The confusion matrices for all the ResNet and Inception models are presented in Table 4 and Table 5.

Table 6 and Table 7 show the values achieved for the other metrics considered, which were sensitivity (recall), specificity, precision (positive predictive value, PPV), and negative predictive value (NPV) [54]. In this example, such measures are based on:

True negatives (TN)—regions correctly classified as healthy;
True positives (TP)—regions correctly classified as regions with bone loss;
False negatives (FN)—regions with bone loss incorrectly classified as healthy;
False positives (FP)—healthy regions incorrectly classified as regions with bone loss.

In that way, the mentioned measures are defined as: sensitivity =

\frac{T P}{F N + T P}

; specificity =

\frac{T N}{F P + T N}

; precision =

\frac{T P}{F P + T P}

; negative predictive value =

\frac{T N}{F N + T N}

.

Table 8 shows the proportion of correctly classified examples (test accuracy) for each method. Figure 6 shows the receiver operating characteristic (ROC) and precision-recall (PR) curves for each model. Figure 6a shows the ROC curves for ResNetNearest, ResNetBilinear, ResNetBicubic, ResNetLanczos, ResNetSRCNN, and ResNetSRGAN; and Figure 6b shows their PR curves. Similarly, Figure 6c shows the ROC curves for InceptionNearest, InceptionBilinear, InceptionBicubic, InceptionLanczos, InceptionSRCNN, and InceptionSRGAN; and Figure 6d shows their PR curves.

6. General Discussion

Relative to Study 1, for expert 3, Lanczos’s quality was very high and very close to SRGAN, which is also denoted by the corresponding VGC curve and its AUC. For expert 4, the nearest method had better results, despite the intense aliasing effect. For expert 5, all interpolation methods and SRCNN had very similar and reasonable performance, except the SRGAN method, which was superior. Except for expert 2, the experts considered the nearest method equal to or better than the bilinear method. This suggests that the nearest aliasing effect tends to be more supported than the bilinear blur effect. For experts 1 and 2, the results’ quality progressively improved for the bilinear, bicubic, Lanczos, SRCNN, and SRGAN methods, as expected. This superiority was also proved by the p-values achieved for the Wilcoxon tests performed. This trend was also observed in a general way, considering the scores for all observers. On the one hand, experts considered SRGAN as the best method and found the effects of bilinear, bicubic, and nearest methods relatively similar. Some of the experts even gave the same scores for those three methods, which can also be seen in the VGC curves that are repeated and overlap for some pairs. Note that the results for experts 4 and 5 differ substantially from the results of other experts, especially for bilinear and bicubic methods. This difference can be mostly related to the fact that they are specialized in endodontics, not in oral radiology, so their perception of the visual quality regarding PBL assessments can differ. Experts 4 and 5 may have had some tolerance for image flaws that were not tolerated by the dentists specialized in oral radiology. Additionally, due to their extensive experience in endodontics and PBL assessment, they may have had some ability to detect PBL even in blurred images.

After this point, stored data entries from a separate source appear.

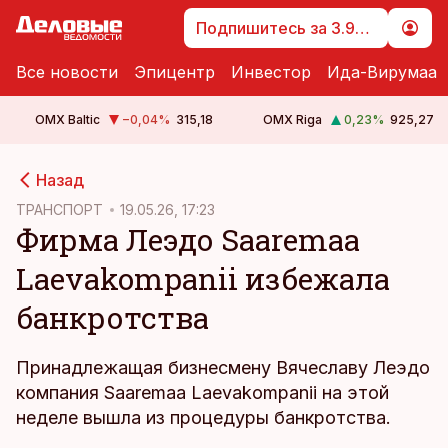
Подпишитесь за 3.99 €
Все новости
Эпицентр
Инвестор
Ида-Вирумаа
OMX Baltic
−0,04
%
315,18
OMX Riga
0,23
%
925,27
cebook
Назад
Twitter)
ТРАНСПОРТ
19.05.26, 17:23
Фирма Леэдо Saaremaa
kedIn
Laevakompanii избежала
ail
банкротства
k
Принадлежащая бизнесмену Вячеславу Леэдо
компания Saaremaa Laevakompanii на этой
неделе вышла из процедуры банкротства.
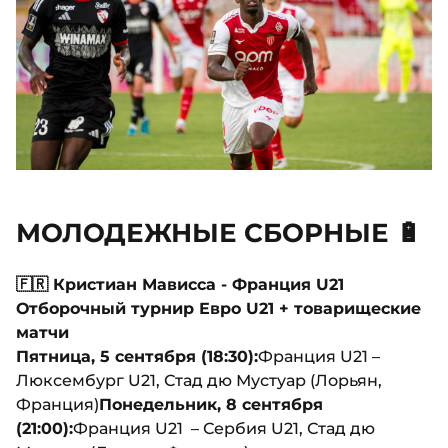
МОЛОДЕЖНЫЕ СБОРНЫЕ 🔋
🇫🇷 Кристиан Мависса - Франция U21
Отборочный турнир Евро U21 + товарищеские
матчи
Пятница, 5 сентября (18:30):
Франция U21 –
Люксембург U21, Стад дю Мустуар (Лорьян,
Франция)
Понедельник, 8 сентября
(21:00):
Франция U21 – Сербия U21, Стад дю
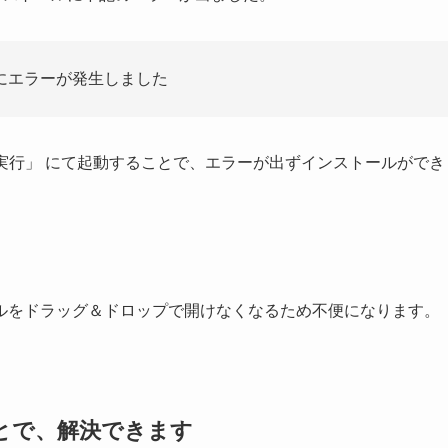
にエラーが発生しました
実行」
にて起動することで、エラーが出ずインストールができ
。
ルをドラッグ＆ドロップで開けなくなるため不便になります。
とで、解決できます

On the other hand, the two deep-learning methods had very similar performances for laypeople, with SRGAN being slightly better. For the interpolation methods, the improvements had the progression expected in terms of quality, following the order: nearest, bilinear, bicubic, and Lanczos.

These visual quality differences are exemplified in Figure 7, in which it is possible to see how the deep-learning methods increase the edges’ definition in the interproximal area.

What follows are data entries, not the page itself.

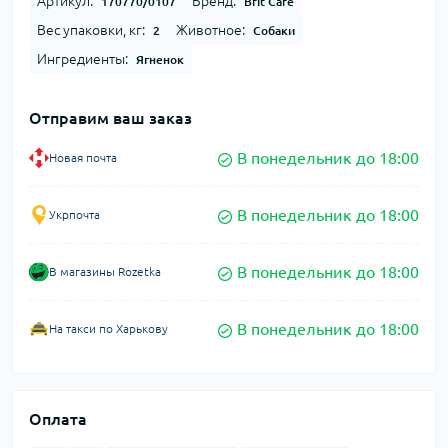
Артикул:
Бренд:
170770/0107
Brit Care
Вес упаковки, кг:
Животное:
2
Собаки
Ингредиенты:
Ягненок
Отправим ваш заказ
В понедельник до 18:00
Новая почта
В понедельник до 18:00
Укрпочта
В понедельник до 18:00
В магазины Rozetka
В понедельник до 18:00
На такси по Харькову
Оплата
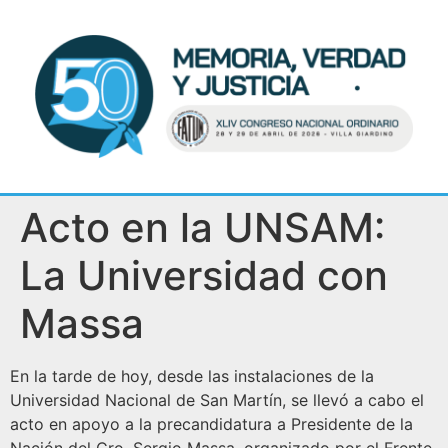
Acto en la UNSAM:
La Universidad con
Massa
En la tarde de hoy, desde las instalaciones de la
Universidad Nacional de San Martín, se llevó a cabo el
acto en apoyo a la precandidatura a Presidente de la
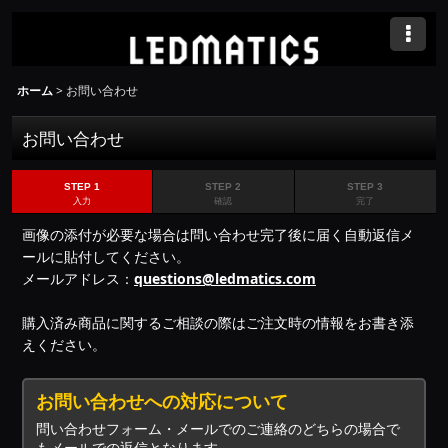
ホーム
>
お問い合わせ
お問い合わせ
STEP 1
STEP 2
STEP 3
入力
確認
完了
画像の添付が必要な場合は問い合わせ完了後に届く自動返信メ
ールに貼付してください。
メールアドレス：
questions@ledmatics.com
購入済み商品に関するご相談の際はご注文時の情報をお書き添
えください。
お問い合わせへの対応について
問い合わせフォーム・メールでのご連絡のどちらの場合で
もメールでの返信となります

It is important to emphasize that MOS consists of a qualitative evaluation, so it is a subjective metric that is highly observer dependent. Even while considering that the number of experts in this study can be considered low, observing the general experts’ curves, based on all experts’ scores, minimizes these observer-dependent factors and provides an overview of the perceptual quality. Additionally, the additional analysis performed, including the analysis of lay observers, involved a large number of participants and provided more robust metrics, evidencing more general trends about the quality of the different methods.

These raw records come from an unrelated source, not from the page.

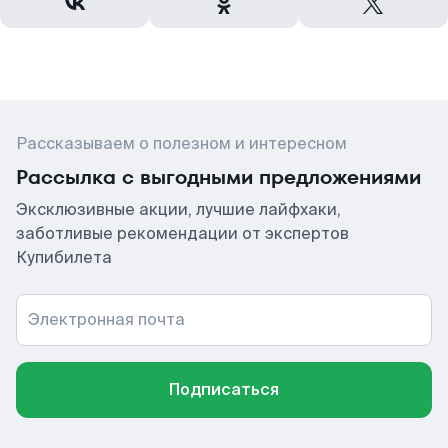
Рассказываем о полезном и интересном
Рассылка с выгодными предложениями
Эксклюзивные акции, лучшие лайфхаки,
заботливые рекомендации от экспертов
Купибилета
Электронная почта
Подписаться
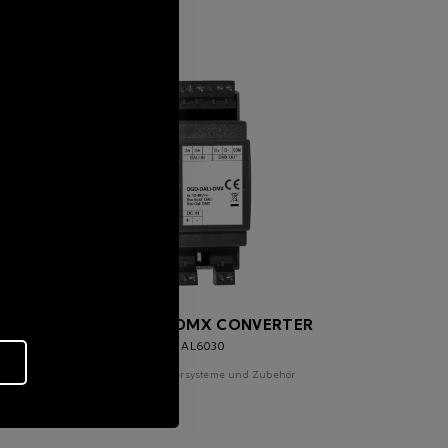
IP10 DALI-DMX CONVERTER
AL6030
ör
Digitale Steuersysteme und Zubehör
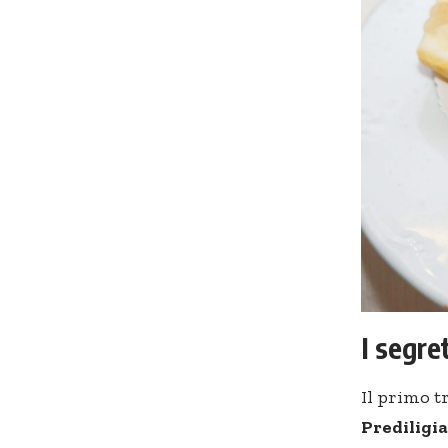
I segre
Il primo t
Prediligi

Regarding Study 2, at first sight, the classifiers’ performances tend to appear similar in a general way, as denoted by the ROC curves (Figure 6) and the overall accuracy, except for Inception_Bilinear and Inception_Bicubic, which had higher accuracy compared with the other methods. However, in contrast with the results of Study 1, the results of Study 2 for the ResNet models suggest that the use of SRGAN may actually have a bad influence on the classification. The best overall accuracy was obtained by the SRCNN (Table 8). For the ResNet models, Lanczos had a worse accuracy than the bilinear and bicubic interpolation methods. Nevertheless, the bicubic interpolation led to more balanced results, in the way that its performance for both classes was similar (Table 4). For the SRGAN, the accuracy for the healthy class was substantially higher than with other methods, which is reflected by the high precision and specificity values (Table 6). Nevertheless, its low accuracy for the PBL class resulted in many false negatives, which is also denoted by the recall and NPV values. On the other hand, the SRCNN presented the best accuracy for the PBL class, which led to the high recall and NPV values, but its high number of false positives led to low precision and specificity values. Similar phenomena happened to the nearest, bilinear, bicubic, and Lanczos methods. In that way, the ResNet_Nearest, ResNet_Bilinear, ResNet_Lanczos, ResNet_SRCNN, and ResNet_SRGAN models seemed to present a biased trend to the PBL or healthy classes. This might have been caused by the trend that these methods add certain artifacts to this kind of image—blur for bilinear, Lanczos, and SRCNN, and aliasing for nearest and SRGAN [9].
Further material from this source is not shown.